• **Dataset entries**
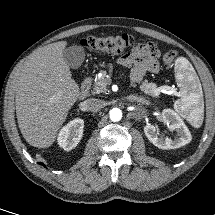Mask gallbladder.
Returning <instances> with one entry per match:
<instances>
[{
  "instance_id": "1",
  "label": "gallbladder",
  "mask_w": 215,
  "mask_h": 215,
  "mask_svg": "<svg viewBox=\"0 0 215 215\" xmlns=\"http://www.w3.org/2000/svg\"><path fill=\"white\" fill-rule=\"evenodd\" d=\"M62 55L68 66L76 69L82 65L85 58V51L82 46L74 45L66 47Z\"/></svg>"
}]
</instances>
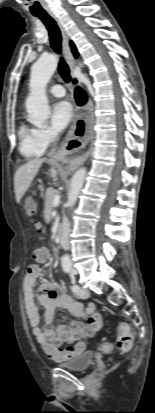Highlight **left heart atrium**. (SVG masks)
Wrapping results in <instances>:
<instances>
[{
  "mask_svg": "<svg viewBox=\"0 0 155 413\" xmlns=\"http://www.w3.org/2000/svg\"><path fill=\"white\" fill-rule=\"evenodd\" d=\"M73 118V109L69 102L56 103L52 109L51 122L56 131L65 129Z\"/></svg>",
  "mask_w": 155,
  "mask_h": 413,
  "instance_id": "obj_1",
  "label": "left heart atrium"
}]
</instances>
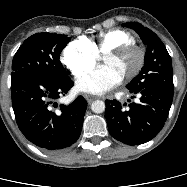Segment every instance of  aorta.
Wrapping results in <instances>:
<instances>
[{"label": "aorta", "mask_w": 187, "mask_h": 187, "mask_svg": "<svg viewBox=\"0 0 187 187\" xmlns=\"http://www.w3.org/2000/svg\"><path fill=\"white\" fill-rule=\"evenodd\" d=\"M91 110L94 113H103L105 111V103L102 100H96L91 104Z\"/></svg>", "instance_id": "obj_1"}]
</instances>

• **The task**
Drop the pictures, then write out only the lines running from the one containing "Highlight **left heart atrium**. (SVG masks)" through the last line above, both included, exactly.

• **Exercise output**
Highlight **left heart atrium**. (SVG masks)
Wrapping results in <instances>:
<instances>
[{
  "mask_svg": "<svg viewBox=\"0 0 155 413\" xmlns=\"http://www.w3.org/2000/svg\"><path fill=\"white\" fill-rule=\"evenodd\" d=\"M73 118V109L69 102L56 103L52 109L51 122L56 131L65 129Z\"/></svg>",
  "mask_w": 155,
  "mask_h": 413,
  "instance_id": "obj_1",
  "label": "left heart atrium"
}]
</instances>
Segment every instance of  aorta.
Wrapping results in <instances>:
<instances>
[{"label": "aorta", "mask_w": 187, "mask_h": 187, "mask_svg": "<svg viewBox=\"0 0 187 187\" xmlns=\"http://www.w3.org/2000/svg\"><path fill=\"white\" fill-rule=\"evenodd\" d=\"M91 110L94 113H103L105 111V103L102 100H96L91 104Z\"/></svg>", "instance_id": "obj_1"}]
</instances>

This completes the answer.